### [Records contained in a dataset]
===============

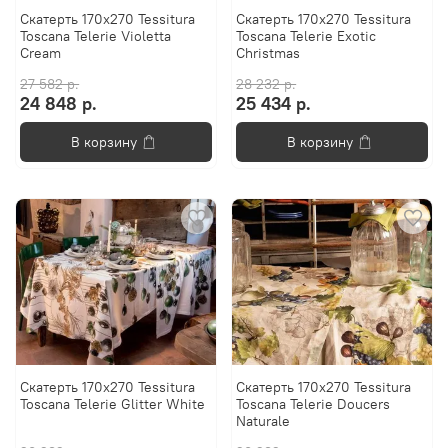
Скатерть 170x270 Tessitura
Скатерть 170x270 Tessitura
Toscana Telerie Violetta
Toscana Telerie Exotic
Cream
Christmas
27 582 р.
28 232 р.
24 848 р.
25 434 р.
В корзину
В корзину
Скатерть 170x270 Tessitura
Скатерть 170x270 Tessitura
Toscana Telerie Glitter White
Toscana Telerie Doucers
Naturale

===============

### [Action item]
Write out all the records again, exactly, minus any pictures.

### [Output below]
Скатерть 170x270 Tessitura
Скатерть 170x270 Tessitura
Toscana Telerie Violetta
Toscana Telerie Exotic
Cream
Christmas
27 582 р.
28 232 р.
24 848 р.
25 434 р.
В корзину
В корзину
Скатерть 170x270 Tessitura
Скатерть 170x270 Tessitura
Toscana Telerie Glitter White
Toscana Telerie Doucers
Naturale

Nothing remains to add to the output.